• [Activity]: Drop every picture. Return the rest of the entries exactly.
-------
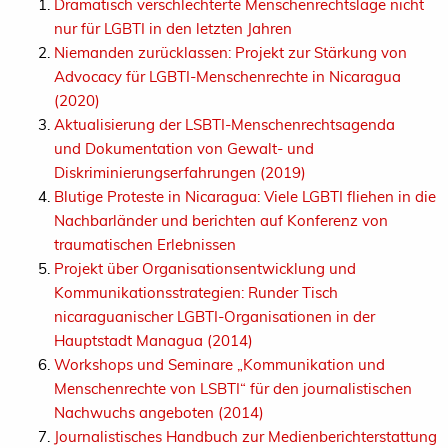
Dramatisch verschlechterte Menschenrechtslage nicht
nur für LGBTI in den letzten Jahren
Niemanden zurücklassen: Projekt zur Stärkung von
Advocacy für LGBTI-Menschenrechte in Nicaragua
(2020)
Aktualisierung der LSBTI-Menschenrechtsagenda
und Dokumentation von Gewalt- und
Diskriminierungserfahrungen (2019)
Blutige Proteste in Nicaragua: Viele LGBTI fliehen in die
Nachbarländer und berichten auf Konferenz von
traumatischen Erlebnissen
Projekt über Organisationsentwicklung und
Kommunikationsstrategien: Runder Tisch
nicaraguanischer LGBTI-Organisationen in der
Hauptstadt Managua (2014)
Workshops und Seminare „Kommunikation und
Menschenrechte von LSBTI“ für den journalistischen
Nachwuchs angeboten (2014)
Journalistisches Handbuch zur Medienberichterstattung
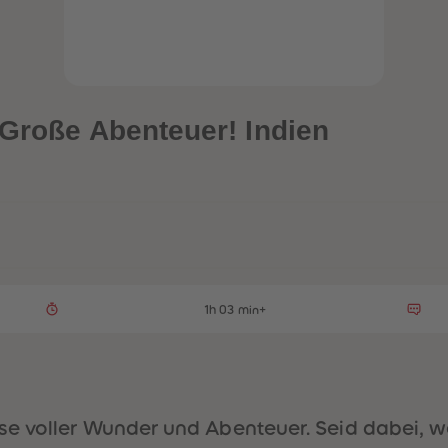
 Große Abenteuer! Indien
1h 03 min+
e voller Wunder und Abenteuer. Seid dabei, w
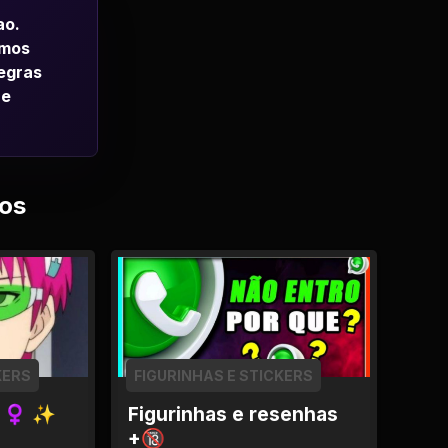
ao.
emos
regras
 e
os
KERS
FIGURINHAS E STICKERS
🧚 ♀ ✨
Figurinhas e resenhas
+🔞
-------
• [Expected answer]:
Dramatisch verschlechterte Menschenrechtslage nicht
nur für LGBTI in den letzten Jahren
Niemanden zurücklassen: Projekt zur Stärkung von
Advocacy für LGBTI-Menschenrechte in Nicaragua
(2020)
Aktualisierung der LSBTI-Menschenrechtsagenda
und Dokumentation von Gewalt- und
Diskriminierungserfahrungen (2019)
Blutige Proteste in Nicaragua: Viele LGBTI fliehen in die
Nachbarländer und berichten auf Konferenz von
traumatischen Erlebnissen
Projekt über Organisationsentwicklung und
Kommunikationsstrategien: Runder Tisch
nicaraguanischer LGBTI-Organisationen in der
Hauptstadt Managua (2014)
Workshops und Seminare „Kommunikation und
Menschenrechte von LSBTI“ für den journalistischen
Nachwuchs angeboten (2014)
Journalistisches Handbuch zur Medienberichterstattung
 Große Abenteuer! Indien
1h 03 min+
e voller Wunder und Abenteuer. Seid dabei, w
ao.
emos
regras
 e
os
KERS
FIGURINHAS E STICKERS
🧚 ♀ ✨
Figurinhas e resenhas
+🔞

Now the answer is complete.